La storia locale raccontata sui muri di Cuvio
I tre nuovi mosaici non sono solo elementi decorativi, ma raccontano tre pagine fondamentali della passata vita quotidiana del borgo valcuviano. Le installazioni raffigurano infatti la storica filanda del Palazzo Litta, il ricordo delle lavandaie, simbolo del lavoro di un tempo, e la figura dello scrittore Piero Chiara con il suo celebre romanzo “Il Pretore di Cuvio”. Con queste nuove opere si amplia il percorso artistico già avviato negli anni scorsi in altre strade del paese, trasformando progressivamente il centro storico di Cuvio in un museo diffuso a cielo aperto. Alla definizione dei dettagli ha contribuito anche lo storico Giorgio Roncari, che ha offerto il suo supporto per la titolazione in dialetto delle opere.
Un progetto sostenuto dalle fondazioni del territorio
L’iniziativa è stata organizzata da Il Pargolario APS nell’ambito dell’azione “Ora Lab: Labora!”, una delle tante tasselle del più ampio progetto “Aperti a tutti”. Questo percorso, avviato lo scorso autunno in rete con la Parrocchia San Lorenzo di Cuveglio, è stato finanziato attraverso il bando “Porte Aperte 2026” da Fondazione Cariplo, Fondazione Comunitaria del Varesotto e Fondazione Pietro Vismara. L’obiettivo principale è quello di promuovere spazi di aggregazione per i giovani e creare alleanze solide sul territorio partendo proprio dagli ambienti dell’oratorio, offrendo opportunità educative e relazionali completamente gratuite.
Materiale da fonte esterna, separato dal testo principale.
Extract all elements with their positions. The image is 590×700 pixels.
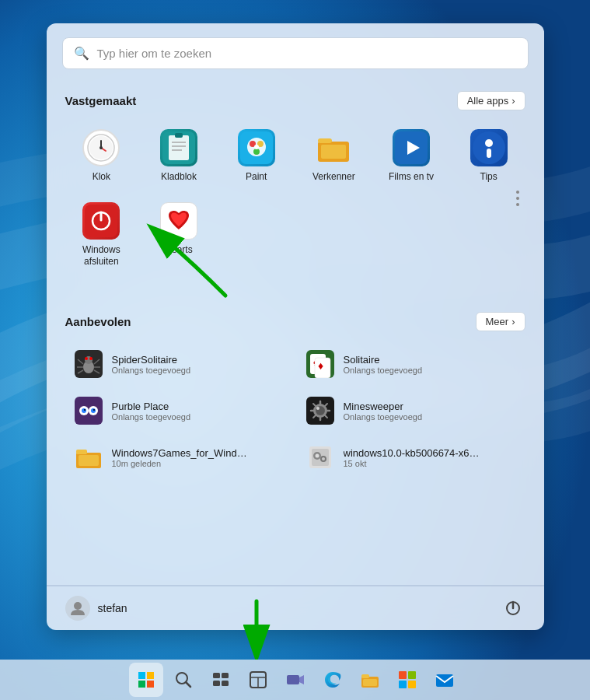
all-apps-button[interactable]: Alle apps › (457, 91, 525, 110)
svg-rect-81 (138, 681, 145, 688)
svg-rect-95 (361, 674, 369, 678)
svg-point-16 (253, 149, 260, 155)
taskbar-explorer[interactable] (353, 663, 387, 697)
scroll-indicator (516, 191, 519, 206)
search-input-placeholder[interactable]: Typ hier om te zoeken (97, 47, 212, 60)
kb5006674-icon (306, 443, 334, 471)
spider-solitaire-name: SpiderSolitaire (112, 354, 191, 366)
svg-rect-23 (473, 131, 505, 164)
pinned-grid: Klok Kladblok (65, 121, 525, 275)
taskbar-store[interactable] (390, 663, 424, 697)
svg-rect-87 (213, 681, 220, 686)
hearts-label: Hearts (165, 244, 192, 255)
recommended-title: Aanbevolen (65, 315, 131, 328)
rec-minesweeper[interactable]: Minesweeper Onlangs toegevoegd (297, 389, 525, 432)
taskbar-widgets[interactable] (241, 663, 275, 697)
taskbar-taskview[interactable] (204, 663, 238, 697)
svg-rect-82 (147, 681, 154, 688)
kladblok-label: Kladblok (161, 171, 197, 182)
taskbar-start[interactable] (129, 663, 163, 697)
svg-text:♦: ♦ (318, 359, 323, 372)
klok-icon (82, 129, 120, 166)
solitaire-icon: ♠ ♦ (306, 350, 334, 378)
minesweeper-name: Minesweeper (344, 401, 423, 412)
spider-solitaire-sub: Onlangs toegevoegd (112, 366, 191, 375)
search-bar[interactable]: 🔍 Typ hier om te zoeken (62, 37, 529, 69)
user-section[interactable]: stefan (65, 596, 127, 621)
scroll-dot-1 (516, 191, 519, 194)
tips-icon (470, 129, 508, 166)
windows-afsluiten-icon (82, 202, 120, 240)
windows7games-sub: 10m geleden (112, 459, 252, 468)
search-icon: 🔍 (74, 46, 89, 61)
svg-rect-79 (138, 672, 145, 679)
purble-place-name: Purble Place (112, 401, 191, 412)
spider-solitaire-icon (75, 350, 103, 378)
app-tips[interactable]: Tips (452, 121, 525, 190)
svg-point-73 (322, 457, 325, 460)
rec-solitaire[interactable]: ♠ ♦ Solitaire Onlangs toegevoegd (297, 342, 525, 386)
recommended-grid: SpiderSolitaire Onlangs toegevoegd ♠ ♦ (65, 342, 525, 479)
svg-rect-88 (222, 681, 229, 686)
svg-point-71 (315, 454, 319, 458)
pinned-area: Klok Kladblok (65, 121, 525, 275)
main-content: Vastgemaakt Alle apps › (47, 77, 544, 585)
kladblok-icon (160, 129, 197, 166)
kb5006674-sub: 15 okt (344, 459, 484, 468)
rec-purble-place[interactable]: Purble Place Onlangs toegevoegd (65, 389, 294, 432)
svg-point-5 (99, 146, 103, 149)
paint-label: Paint (246, 171, 267, 182)
app-kladblok[interactable]: Kladblok (142, 121, 215, 190)
svg-point-49 (82, 408, 86, 413)
svg-rect-66 (76, 450, 87, 454)
svg-rect-67 (79, 455, 99, 466)
purble-place-info: Purble Place Onlangs toegevoegd (112, 401, 191, 422)
meer-button[interactable]: Meer › (476, 312, 525, 331)
svg-rect-25 (487, 149, 491, 158)
app-hearts[interactable]: Hearts (142, 194, 215, 275)
taskbar-mail[interactable] (428, 663, 462, 697)
power-button[interactable] (501, 596, 525, 621)
klok-label: Klok (93, 171, 110, 182)
purble-place-sub: Onlangs toegevoegd (112, 412, 191, 422)
windows7games-info: Windows7Games_for_Windows_11_... 10m gel… (112, 447, 252, 468)
windows7games-name: Windows7Games_for_Windows_11_... (112, 447, 252, 459)
taskbar-edge[interactable] (316, 663, 350, 697)
verkenner-icon (315, 129, 352, 166)
svg-rect-100 (408, 681, 416, 688)
app-klok[interactable]: Klok (65, 121, 138, 190)
minesweeper-icon (306, 397, 334, 425)
app-paint[interactable]: Paint (220, 121, 293, 190)
svg-point-50 (91, 408, 96, 413)
app-films-tv[interactable]: Films en tv (375, 121, 448, 190)
app-windows-afsluiten[interactable]: Windows afsluiten (65, 194, 138, 275)
svg-point-52 (93, 409, 95, 411)
user-avatar (65, 596, 90, 621)
user-name: stefan (98, 602, 127, 614)
taskbar-search[interactable] (166, 663, 201, 697)
start-menu: 🔍 Typ hier om te zoeken Vastgemaakt Alle… (47, 23, 544, 630)
svg-point-39 (85, 357, 88, 360)
svg-rect-101 (436, 674, 453, 687)
svg-line-84 (186, 682, 190, 687)
films-label: Films en tv (389, 171, 434, 182)
app-verkenner[interactable]: Verkenner (297, 121, 370, 190)
rec-windows7games[interactable]: Windows7Games_for_Windows_11_... 10m gel… (65, 436, 294, 479)
rec-spider-solitaire[interactable]: SpiderSolitaire Onlangs toegevoegd (65, 342, 294, 386)
svg-point-74 (74, 602, 82, 610)
pinned-section-header: Vastgemaakt Alle apps › (65, 91, 525, 110)
svg-rect-98 (408, 671, 416, 679)
recommended-section-header: Aanbevolen Meer › (65, 312, 525, 331)
taskbar-teams[interactable] (278, 663, 312, 697)
svg-marker-93 (299, 675, 304, 684)
windows-afsluiten-label: Windows afsluiten (82, 244, 120, 267)
rec-kb5006674[interactable]: windows10.0-kb5006674-x64_c71b... 15 okt (297, 436, 525, 479)
windows7games-icon (75, 443, 103, 471)
kb5006674-name: windows10.0-kb5006674-x64_c71b... (344, 447, 484, 459)
tips-label: Tips (480, 171, 497, 182)
svg-rect-80 (147, 672, 154, 679)
minesweeper-info: Minesweeper Onlangs toegevoegd (344, 401, 423, 422)
minesweeper-sub: Onlangs toegevoegd (344, 412, 423, 422)
svg-rect-86 (222, 673, 229, 678)
verkenner-label: Verkenner (312, 171, 355, 182)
Le attività per i giovani continuano tutto l’anno
Il progetto “Aperti a tutti” non si esaurisce con l’esperienza estiva del mosaico ma guarda al futuro della comunità con una serie di attività coordinate dalla Parrocchia San Lorenzo. Tra le proposte in campo ci sono percorsi di formazione per giovani e famiglie con il supporto di esperti, la Settimana della Comunità per adolescenti, e diverse iniziative di sport inclusivo. L’oratorio rimarrà un punto di riferimento aperto in ogni stagione dell’anno, puntando sull’integrazione e sull’accoglienza dei bambini e dei nuclei familiari che si trovano in condizioni di fragilità. Dopo la pausa estiva, il calendario dei laboratori gratuiti per i più giovani ripartirà regolarmente nel mese di settembre.